Approvata la Finanziaria, i lavoratori forestali escono ancora una volta con le ossa rotte. Una routine che ad oggi vede sempre penalizzata la categoria per un qualcosa che non arriva e che puntualmente rimarca sempre le stesse problematiche annuali. Se quest’anno qualcuno pensava che dalle elezioni regionali si potesse ottenere il “contentino” in più è rimasto nuovamente deluso. Lontani i ricordi di 50 giornate in più ai tempi del presidente Lombardo , quando i lavoratori tutti hanno usufruito di un bonus aggiuntivo andando ad effettuare una sessione impensabile a quei tempi.

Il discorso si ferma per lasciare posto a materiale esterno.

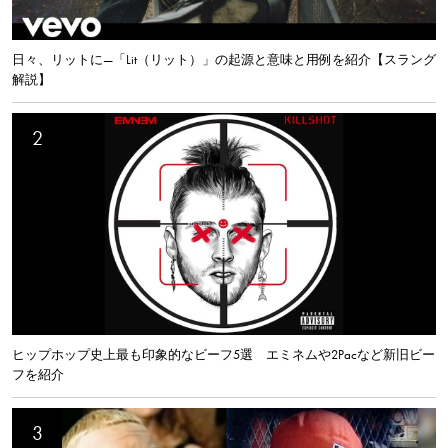
日々、リットに—「Lit（リット）」の起源と意味と用例を紹介【スラング
解説】
ヒップホップ史上最も印象的なビーフ5選 エミネムや2Pacなど新旧ビー
フを紹介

Oggi, dopo tanti racconti che fanno parte del gioco sindacale e delle solite voci di corridoio si aggiunge il blocco delle somme che dovrebbero essere sbloccate entro luglio, per l’accordo Stato-Regioni. Se non si arriva a questo passo si rischia di dover fermare tutto compresa la macchina antincendio che dovrà partire dal 1° Giugno, e i lavoratori ? – “Tutto tranquillo – dice Antonio David di Forestali News -a malincuore devo dire che tutti ormai sono coscienti che le cose andranno come ogni anno, tutto si sbloccherà e tutti faranno le proprie giornate di legge. Se qualcuno pensa di dover agire e ribellarsi a questo stato di cose, l’altro si tira e/o lo tira indietro indietro, sostenendo che tutto si risolverà, dunque basta solo attendere il dovuto tempo” –

Esa,Consorzi di bonifica e Forestali legati da un comune intento e che vede diversità di conclusioni durante le sedute ARS. –“Secondo me,– continua David – i forestali per ottenere qualcosa in più, dovrebbero staccarsi dalle problematiche di Esa e Consorzi , lottando ognuno per il proprio settore. Fino a quando le tre voci sono univoche il problema persiste e il settore forestale rispetto ai tre rimane il più penalizzato per tanti fattori, cioè numero di persone e fondi maggiori, andando a favorire stabilizzazione o giornate in più a Consorzi ed Esa.- https://www.forestalinews.it/dalla-finanziaria-forestali-siciliani-ancora-legati-al-40-di-somme-da-sbloccare/– Senza nessun rancore o discriminazione verso i colleghi che lavorano su un settore diverso, seppur si tratta sempre di agricoltura e terra , credo che questo sia anche uno dei problemi attuali per la nostra categoria. I sindacati uniscono le tre categorie in un tutt’uno che porta vantaggi solo a loro, perché pensano di raggiungere qualcosa alle due categorie avendo minor lavoratori e minori fondi, lasciando a secco i forestali e rinviando di anno in anno. I comunicati dei sindacati confermano anche questo con parziali successi di Esa e Consorzi e blocchi per i forestali “.

Dunque ancora tutto in alto mare e se la finanziaria si è conclusa rimangono sempre i soliti acciacchi e i soliti mugugni dei lavoratori, ormai stanchi di lottare, sentir parlare sempre delle stesse cose e stanchi dei sindacati tutti che raccontano sempre la stessa fiaba, pur sapendo che ormai i bimbi sono cresciuti e pensano con la propria testa.